◆ Task item ◆
Your answer is every line of the material below in which the string "section" occurs.

--- Listed records ---

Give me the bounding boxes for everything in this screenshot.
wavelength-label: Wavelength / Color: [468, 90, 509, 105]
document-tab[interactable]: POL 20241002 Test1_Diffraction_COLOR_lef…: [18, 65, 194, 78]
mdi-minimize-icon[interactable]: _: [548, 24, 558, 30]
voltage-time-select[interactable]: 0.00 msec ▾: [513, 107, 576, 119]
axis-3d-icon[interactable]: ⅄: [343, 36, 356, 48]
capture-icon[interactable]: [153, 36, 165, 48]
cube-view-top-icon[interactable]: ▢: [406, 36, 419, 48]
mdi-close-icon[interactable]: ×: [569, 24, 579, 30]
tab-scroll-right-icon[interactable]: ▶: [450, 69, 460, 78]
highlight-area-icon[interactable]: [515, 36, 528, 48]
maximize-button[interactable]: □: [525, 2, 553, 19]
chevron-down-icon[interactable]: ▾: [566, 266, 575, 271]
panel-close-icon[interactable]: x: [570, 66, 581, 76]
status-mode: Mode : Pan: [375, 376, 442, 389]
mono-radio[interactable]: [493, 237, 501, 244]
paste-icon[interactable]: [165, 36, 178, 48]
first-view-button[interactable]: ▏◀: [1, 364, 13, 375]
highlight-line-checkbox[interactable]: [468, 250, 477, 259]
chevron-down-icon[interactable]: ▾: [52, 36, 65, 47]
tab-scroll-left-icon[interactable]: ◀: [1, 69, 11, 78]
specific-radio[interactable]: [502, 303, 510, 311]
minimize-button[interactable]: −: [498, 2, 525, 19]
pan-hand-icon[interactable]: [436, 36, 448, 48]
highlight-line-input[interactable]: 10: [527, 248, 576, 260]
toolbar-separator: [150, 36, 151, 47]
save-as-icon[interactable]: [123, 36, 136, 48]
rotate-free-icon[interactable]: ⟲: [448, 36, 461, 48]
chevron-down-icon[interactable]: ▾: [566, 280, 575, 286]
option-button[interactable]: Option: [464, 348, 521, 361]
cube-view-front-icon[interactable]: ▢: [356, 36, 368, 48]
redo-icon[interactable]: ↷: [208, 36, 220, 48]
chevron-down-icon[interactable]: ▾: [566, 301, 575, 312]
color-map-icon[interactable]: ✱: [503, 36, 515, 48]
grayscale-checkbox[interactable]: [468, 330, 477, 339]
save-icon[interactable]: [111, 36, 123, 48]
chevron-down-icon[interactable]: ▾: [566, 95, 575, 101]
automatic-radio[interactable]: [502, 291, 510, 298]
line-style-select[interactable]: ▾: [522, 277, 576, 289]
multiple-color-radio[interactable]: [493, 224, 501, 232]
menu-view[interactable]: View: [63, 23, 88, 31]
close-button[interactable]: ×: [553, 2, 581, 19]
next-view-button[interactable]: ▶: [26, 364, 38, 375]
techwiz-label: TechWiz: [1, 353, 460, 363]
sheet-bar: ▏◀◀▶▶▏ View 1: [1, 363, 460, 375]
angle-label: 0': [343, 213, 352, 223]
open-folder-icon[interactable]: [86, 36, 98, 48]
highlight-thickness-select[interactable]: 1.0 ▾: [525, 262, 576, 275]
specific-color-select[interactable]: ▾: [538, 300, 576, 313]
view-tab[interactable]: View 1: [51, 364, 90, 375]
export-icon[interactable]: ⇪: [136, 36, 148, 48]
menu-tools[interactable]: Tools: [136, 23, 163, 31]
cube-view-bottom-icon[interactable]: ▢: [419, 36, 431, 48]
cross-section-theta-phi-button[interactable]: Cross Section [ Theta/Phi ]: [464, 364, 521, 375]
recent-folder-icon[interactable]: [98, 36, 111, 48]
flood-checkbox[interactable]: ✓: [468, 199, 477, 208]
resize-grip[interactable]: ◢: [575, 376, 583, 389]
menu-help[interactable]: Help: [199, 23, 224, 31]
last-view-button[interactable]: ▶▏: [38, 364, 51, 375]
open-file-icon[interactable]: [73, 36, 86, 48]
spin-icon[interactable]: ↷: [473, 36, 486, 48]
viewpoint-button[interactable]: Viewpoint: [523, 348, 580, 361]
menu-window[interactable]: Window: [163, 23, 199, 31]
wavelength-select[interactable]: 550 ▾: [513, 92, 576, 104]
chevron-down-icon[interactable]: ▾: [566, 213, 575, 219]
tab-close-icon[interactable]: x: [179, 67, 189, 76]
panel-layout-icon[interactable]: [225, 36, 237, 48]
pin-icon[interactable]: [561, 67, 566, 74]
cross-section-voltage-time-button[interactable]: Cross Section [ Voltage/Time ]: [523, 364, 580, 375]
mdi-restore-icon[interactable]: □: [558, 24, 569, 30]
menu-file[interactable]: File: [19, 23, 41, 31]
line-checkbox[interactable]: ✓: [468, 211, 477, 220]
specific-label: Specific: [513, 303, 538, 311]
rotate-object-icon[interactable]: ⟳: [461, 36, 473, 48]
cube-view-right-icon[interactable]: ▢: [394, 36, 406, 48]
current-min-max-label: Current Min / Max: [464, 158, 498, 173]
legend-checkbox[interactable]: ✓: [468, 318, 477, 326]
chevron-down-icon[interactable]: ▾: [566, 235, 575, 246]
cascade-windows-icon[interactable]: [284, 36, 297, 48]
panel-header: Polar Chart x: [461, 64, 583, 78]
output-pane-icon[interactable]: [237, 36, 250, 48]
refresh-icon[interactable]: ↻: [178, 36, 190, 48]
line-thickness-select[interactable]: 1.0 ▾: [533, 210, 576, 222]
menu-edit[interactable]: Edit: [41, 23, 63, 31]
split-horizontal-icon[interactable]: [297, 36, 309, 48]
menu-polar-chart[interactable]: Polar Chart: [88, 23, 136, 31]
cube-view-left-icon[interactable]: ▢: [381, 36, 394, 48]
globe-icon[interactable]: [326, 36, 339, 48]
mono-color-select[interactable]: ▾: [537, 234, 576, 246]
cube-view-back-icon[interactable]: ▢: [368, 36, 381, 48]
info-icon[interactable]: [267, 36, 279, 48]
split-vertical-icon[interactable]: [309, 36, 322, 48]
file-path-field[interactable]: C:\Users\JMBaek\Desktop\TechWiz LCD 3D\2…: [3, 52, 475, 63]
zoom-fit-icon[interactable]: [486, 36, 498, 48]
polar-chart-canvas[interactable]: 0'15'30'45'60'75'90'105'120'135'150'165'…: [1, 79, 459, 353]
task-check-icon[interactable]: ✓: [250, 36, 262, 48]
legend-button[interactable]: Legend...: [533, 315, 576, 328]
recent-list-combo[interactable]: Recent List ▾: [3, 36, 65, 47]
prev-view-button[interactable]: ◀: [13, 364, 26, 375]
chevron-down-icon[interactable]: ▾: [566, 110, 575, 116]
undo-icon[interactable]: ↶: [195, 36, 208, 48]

---
--- Listed records ---

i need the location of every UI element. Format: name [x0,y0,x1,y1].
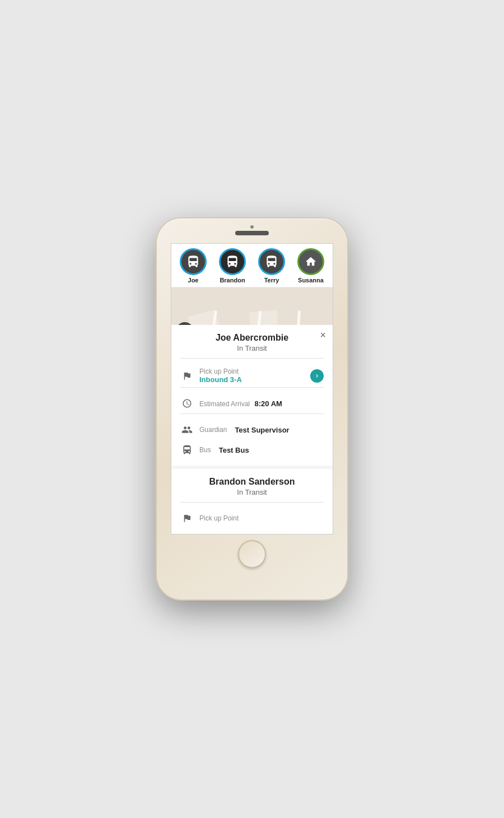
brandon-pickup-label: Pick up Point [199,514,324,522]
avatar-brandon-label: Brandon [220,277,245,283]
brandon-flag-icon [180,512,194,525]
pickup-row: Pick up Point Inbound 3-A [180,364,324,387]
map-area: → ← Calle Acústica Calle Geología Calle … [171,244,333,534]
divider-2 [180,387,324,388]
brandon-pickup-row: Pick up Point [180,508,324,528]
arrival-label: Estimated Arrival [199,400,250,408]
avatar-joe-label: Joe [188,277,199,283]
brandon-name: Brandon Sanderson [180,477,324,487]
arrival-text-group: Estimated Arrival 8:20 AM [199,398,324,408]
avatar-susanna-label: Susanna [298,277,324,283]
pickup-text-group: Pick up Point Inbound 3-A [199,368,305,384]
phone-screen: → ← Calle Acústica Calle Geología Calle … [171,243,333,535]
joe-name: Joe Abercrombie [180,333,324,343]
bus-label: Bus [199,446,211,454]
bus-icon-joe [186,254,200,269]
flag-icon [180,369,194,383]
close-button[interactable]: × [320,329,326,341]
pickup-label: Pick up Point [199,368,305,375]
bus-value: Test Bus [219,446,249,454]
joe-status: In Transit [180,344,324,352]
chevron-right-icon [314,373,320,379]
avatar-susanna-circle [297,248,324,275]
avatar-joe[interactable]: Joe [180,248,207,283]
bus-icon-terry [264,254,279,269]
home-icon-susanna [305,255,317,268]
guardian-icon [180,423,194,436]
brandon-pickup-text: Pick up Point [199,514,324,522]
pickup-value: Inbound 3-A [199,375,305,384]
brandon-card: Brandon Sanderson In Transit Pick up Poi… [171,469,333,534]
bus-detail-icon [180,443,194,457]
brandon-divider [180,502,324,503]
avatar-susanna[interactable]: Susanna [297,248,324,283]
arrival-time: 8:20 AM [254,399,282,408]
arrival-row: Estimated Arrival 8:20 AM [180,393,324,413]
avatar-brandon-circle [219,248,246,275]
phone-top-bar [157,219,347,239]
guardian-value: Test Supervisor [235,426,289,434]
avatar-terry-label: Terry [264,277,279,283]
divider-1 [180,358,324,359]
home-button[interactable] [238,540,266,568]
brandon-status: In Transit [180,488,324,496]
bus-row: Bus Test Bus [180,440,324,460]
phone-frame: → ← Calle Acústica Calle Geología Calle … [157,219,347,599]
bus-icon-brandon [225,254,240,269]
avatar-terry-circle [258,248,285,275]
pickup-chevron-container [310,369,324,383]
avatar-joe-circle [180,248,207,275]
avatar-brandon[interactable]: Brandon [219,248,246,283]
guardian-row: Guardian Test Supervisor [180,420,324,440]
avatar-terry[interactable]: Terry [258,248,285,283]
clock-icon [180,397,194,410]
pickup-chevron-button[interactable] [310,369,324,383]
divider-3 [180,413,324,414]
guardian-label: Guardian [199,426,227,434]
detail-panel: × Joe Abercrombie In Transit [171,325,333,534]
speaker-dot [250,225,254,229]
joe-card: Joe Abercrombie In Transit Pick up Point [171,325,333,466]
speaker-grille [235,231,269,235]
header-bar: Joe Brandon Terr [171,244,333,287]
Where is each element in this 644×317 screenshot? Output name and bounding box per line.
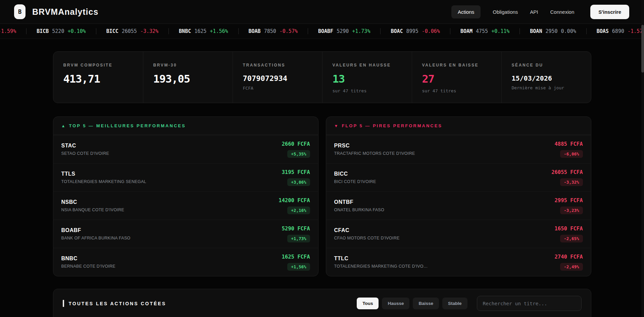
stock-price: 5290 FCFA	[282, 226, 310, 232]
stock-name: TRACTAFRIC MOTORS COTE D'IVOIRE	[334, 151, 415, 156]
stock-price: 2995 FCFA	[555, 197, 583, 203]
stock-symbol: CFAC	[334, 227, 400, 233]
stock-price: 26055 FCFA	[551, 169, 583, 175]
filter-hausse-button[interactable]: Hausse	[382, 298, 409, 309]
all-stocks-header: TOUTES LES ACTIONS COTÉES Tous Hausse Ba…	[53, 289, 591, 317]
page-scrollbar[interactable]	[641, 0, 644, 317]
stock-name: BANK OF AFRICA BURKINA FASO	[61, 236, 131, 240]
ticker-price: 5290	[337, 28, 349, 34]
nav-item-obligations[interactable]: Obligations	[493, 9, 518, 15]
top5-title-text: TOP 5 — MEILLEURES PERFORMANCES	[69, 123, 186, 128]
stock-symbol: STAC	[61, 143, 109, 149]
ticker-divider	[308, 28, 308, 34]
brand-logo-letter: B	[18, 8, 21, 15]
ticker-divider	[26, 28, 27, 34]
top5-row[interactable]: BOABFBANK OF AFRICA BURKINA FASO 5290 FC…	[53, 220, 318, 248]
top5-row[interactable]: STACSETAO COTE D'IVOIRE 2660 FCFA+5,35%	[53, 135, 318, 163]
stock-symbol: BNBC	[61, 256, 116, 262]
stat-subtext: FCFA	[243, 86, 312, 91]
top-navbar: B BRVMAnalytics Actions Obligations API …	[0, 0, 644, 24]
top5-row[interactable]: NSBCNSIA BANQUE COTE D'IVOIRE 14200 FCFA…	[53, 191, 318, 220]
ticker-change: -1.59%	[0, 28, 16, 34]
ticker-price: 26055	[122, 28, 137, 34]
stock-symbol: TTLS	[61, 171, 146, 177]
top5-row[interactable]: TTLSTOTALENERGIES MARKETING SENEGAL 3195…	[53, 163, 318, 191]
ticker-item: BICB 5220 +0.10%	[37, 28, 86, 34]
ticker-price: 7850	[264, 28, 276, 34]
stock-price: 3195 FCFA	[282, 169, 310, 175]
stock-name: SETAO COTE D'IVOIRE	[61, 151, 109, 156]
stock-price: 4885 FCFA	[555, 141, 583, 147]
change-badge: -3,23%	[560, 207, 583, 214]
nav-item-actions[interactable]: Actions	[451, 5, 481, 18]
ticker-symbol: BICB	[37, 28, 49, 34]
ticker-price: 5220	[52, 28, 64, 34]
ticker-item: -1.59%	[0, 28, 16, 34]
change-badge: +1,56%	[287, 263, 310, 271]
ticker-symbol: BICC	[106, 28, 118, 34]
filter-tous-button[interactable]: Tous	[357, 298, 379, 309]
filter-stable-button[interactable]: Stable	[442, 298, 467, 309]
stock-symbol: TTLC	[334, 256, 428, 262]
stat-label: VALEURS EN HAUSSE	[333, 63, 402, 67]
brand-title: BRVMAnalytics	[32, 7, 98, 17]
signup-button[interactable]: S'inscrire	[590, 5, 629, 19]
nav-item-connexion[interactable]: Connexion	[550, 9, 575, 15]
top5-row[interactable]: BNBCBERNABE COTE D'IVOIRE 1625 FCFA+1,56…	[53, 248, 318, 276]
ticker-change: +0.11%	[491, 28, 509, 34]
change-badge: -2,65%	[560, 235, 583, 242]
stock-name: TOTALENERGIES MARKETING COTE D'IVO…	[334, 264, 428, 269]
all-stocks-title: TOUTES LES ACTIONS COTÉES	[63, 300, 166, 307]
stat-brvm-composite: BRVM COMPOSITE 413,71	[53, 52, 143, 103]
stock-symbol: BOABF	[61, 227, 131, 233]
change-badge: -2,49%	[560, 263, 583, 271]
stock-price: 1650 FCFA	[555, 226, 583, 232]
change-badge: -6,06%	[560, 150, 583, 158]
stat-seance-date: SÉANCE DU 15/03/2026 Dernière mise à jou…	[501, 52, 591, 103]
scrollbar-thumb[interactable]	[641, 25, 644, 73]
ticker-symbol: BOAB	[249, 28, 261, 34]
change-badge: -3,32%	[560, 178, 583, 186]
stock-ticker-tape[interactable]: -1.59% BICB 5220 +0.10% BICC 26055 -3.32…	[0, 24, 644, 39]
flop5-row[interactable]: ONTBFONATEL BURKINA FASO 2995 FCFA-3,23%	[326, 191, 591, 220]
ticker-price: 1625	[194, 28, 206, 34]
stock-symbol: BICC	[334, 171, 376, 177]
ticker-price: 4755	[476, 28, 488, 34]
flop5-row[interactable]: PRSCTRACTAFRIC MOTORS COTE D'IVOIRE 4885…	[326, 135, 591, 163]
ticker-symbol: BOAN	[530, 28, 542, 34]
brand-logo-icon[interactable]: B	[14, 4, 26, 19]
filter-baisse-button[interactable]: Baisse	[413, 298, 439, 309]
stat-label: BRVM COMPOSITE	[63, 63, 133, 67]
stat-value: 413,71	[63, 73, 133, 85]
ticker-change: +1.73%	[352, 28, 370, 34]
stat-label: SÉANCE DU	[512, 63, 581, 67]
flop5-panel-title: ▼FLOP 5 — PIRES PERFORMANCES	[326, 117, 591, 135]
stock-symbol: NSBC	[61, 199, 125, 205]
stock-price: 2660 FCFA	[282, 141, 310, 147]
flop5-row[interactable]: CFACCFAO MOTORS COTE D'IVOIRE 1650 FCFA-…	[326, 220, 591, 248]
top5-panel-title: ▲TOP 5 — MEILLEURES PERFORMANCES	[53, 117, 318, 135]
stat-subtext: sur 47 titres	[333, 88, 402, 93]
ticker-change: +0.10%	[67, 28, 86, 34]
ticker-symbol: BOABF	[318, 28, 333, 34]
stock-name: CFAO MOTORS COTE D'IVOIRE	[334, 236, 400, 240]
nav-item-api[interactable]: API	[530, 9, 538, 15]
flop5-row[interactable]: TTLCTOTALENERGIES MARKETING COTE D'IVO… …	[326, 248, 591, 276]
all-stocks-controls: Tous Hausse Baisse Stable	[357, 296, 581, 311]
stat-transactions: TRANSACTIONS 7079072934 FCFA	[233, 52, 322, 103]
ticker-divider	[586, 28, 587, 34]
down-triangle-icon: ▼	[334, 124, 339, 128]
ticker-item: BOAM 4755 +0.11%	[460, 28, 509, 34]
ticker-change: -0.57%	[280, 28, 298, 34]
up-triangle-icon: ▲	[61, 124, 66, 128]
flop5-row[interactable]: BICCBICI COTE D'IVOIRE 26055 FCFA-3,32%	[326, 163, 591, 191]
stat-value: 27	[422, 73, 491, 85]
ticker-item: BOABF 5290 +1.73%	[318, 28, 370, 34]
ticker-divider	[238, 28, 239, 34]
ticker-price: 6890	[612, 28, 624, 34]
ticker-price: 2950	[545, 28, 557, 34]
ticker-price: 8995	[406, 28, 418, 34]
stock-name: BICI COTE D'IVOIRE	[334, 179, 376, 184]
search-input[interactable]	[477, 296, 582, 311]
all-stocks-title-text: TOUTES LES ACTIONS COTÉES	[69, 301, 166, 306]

---

◆ Worked solution ◆
cross-section-theta-phi-button[interactable]: Cross Section [ Theta/Phi ]: [464, 364, 521, 375]
cross-section-voltage-time-button[interactable]: Cross Section [ Voltage/Time ]: [523, 364, 580, 375]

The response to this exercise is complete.